The first meeting the next day was with Edwin Pollard, Barbados’ High Commissioner to the UK and his deputy Herbie Yearwood. We talked about investment in Enterprise Development, CBET enterprises and CBET’s possible involvement in the upcoming Barbados Trade Show in London in August 2006.

Then Professor Vishnu Persaud entertained me at lunch and, as usual, we reflected on development in the Caribbean and the prospects and strategies for economic growth. We also discussed the exploits of his two sons, top British economist Avinash Persaud and Dr Raj Persaud, Consultant Psychiatrist. Vishnu was very supportive of the prospect of an emerging private sector arising from CBET projects which have the “DNA of an Elephant” or potential for exponential growth in local, regional and global niche markets.

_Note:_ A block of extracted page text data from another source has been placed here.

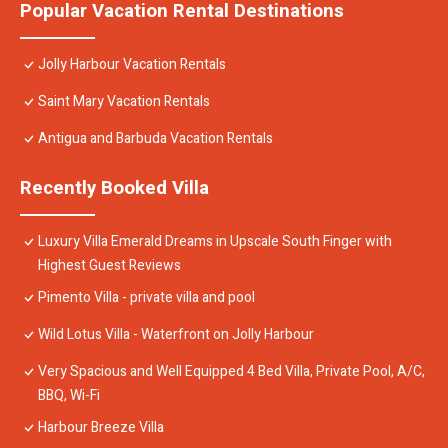
Popular Vacation Rental Destinations
Jolly Harbour Vacation Rentals
Saint Mary Vacation Rentals
Antigua and Barbuda Vacation Rentals
Recently Booked Villa
Luxury Villa Emerald Dreams in Upscale South Finger with
Highest Guest Reviews
Pimento Villa - private villa and pool
Wild Lotus Villa - Waterfront on Jolly Harbour
Very Spacious and Well Equipped 4 Bed Villa, Private Pool, A/C,
BBQ, Wi-Fi
Harbour Breeze Villa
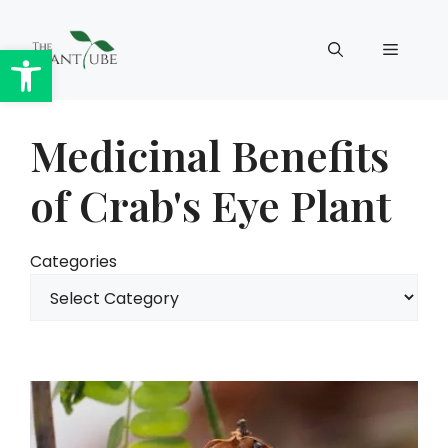
Skip
to
Open toolbar
Menu
content
Medicinal Benefits
of Crab's Eye Plant
Categories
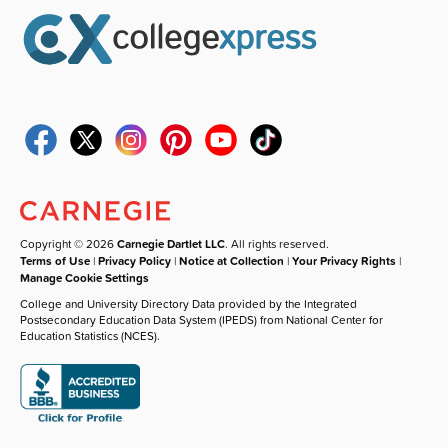
Copyright © 2026
Carnegie Dartlet LLC
. All rights reserved.
Terms of Use
|
Privacy Policy
|
Notice at Collection
|
Your Privacy Rights
|
Manage Cookie Settings
College and University Directory Data provided by the Integrated
Postsecondary Education Data System (IPEDS) from National Center for
Education Statistics (NCES).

It was good to see Winston Cox again .He popped into Deryck Brown’s office at the Commonwealth Secretariat to see me amidst his busy schedule. Winston is leaving to take up a new post at IADB in Washington D.C. in July 2006. The next day began with an exciting Dr Mihaela Smith dialogue. Mihaela leads the Commonwealth Partnership for Technology Management with whom we have partnered to mount two Barbados Smart Partnership International Dialogues in 1996 and 1999. I also met, in separate meetings with Angela Strachan and Roli Degazon-Johnson of the Commonwealth Secretariat. Roli introduced me to two colleagues, the one Marianna Ellingson of Papua New Guinea, who Heads up the Strategic Planning and Evaluation division at Comm. Sec. and the other Ruth Francis a Jamaican printed textile designer. My penultimate meeting was with Gregor MacKinnon, Director of Programmes at the Commonwealth Business Council and the final meeting with Lawrence Michel, Oliver Bennett and Jack Newnham of the Emerging Markets Group (formerly Deloitte with whom I have had a strategic management consulting alliance since the early eighties).

Then I wended my way to Herstmonceux Castle in Sussex countryside for the annual Conference on Statistics, Science and Public Policy. This year the theme was Evidence, Economics and Health. This conference is organised by a colleague of mine Professor Agnes Herzberg of Queen’s University, Canada. We first met at Birkbeck and Imperial College’s London University over 40 years ago. This conference is the eleventh in the series. Attendees at this conference hail from both sides of the Atlantic and indeed around the world.

In this week of refreshing change, my passion for enterprise development as an investment opportunity has been reinforced. Some of us, the risk averse, are satisfied with investing our money on a savings account. Some of us invest in stocks and shares, but given the volatility of this market, one has to be on top of the activity on a daily basis to maximise your returns. It can be a time consuming exercise but the return on investment can be great. My understanding is that those who cannot devote the time to this activity can adopt the “patient approach” and still benefit in the long term.

Property investment is another way to get a good return on investment in markets like the Caribbean where property prices are increasing. Buying and selling property can be very lucrative, especially if you develop the land before selling so that you can benefit from the value added.

The one area that has not been seen as an attractive area of investment is development of emerging enterprises. Traditional enterprises, yes! Emerging enterprises, no! The risk of business failure, averaging at 80%, is too high. CBET’s aim is to prove that emerging enterprise development is a very attractive and viable form of investment, and CBET predicts that the CBET Shepherding Model, which is based on the concept “Management as Collateral” will reduce the failure rate to the order of 20%. CBET and its subsidiary CVIS provide mechanisms for a good return on investment from Enterprise Development.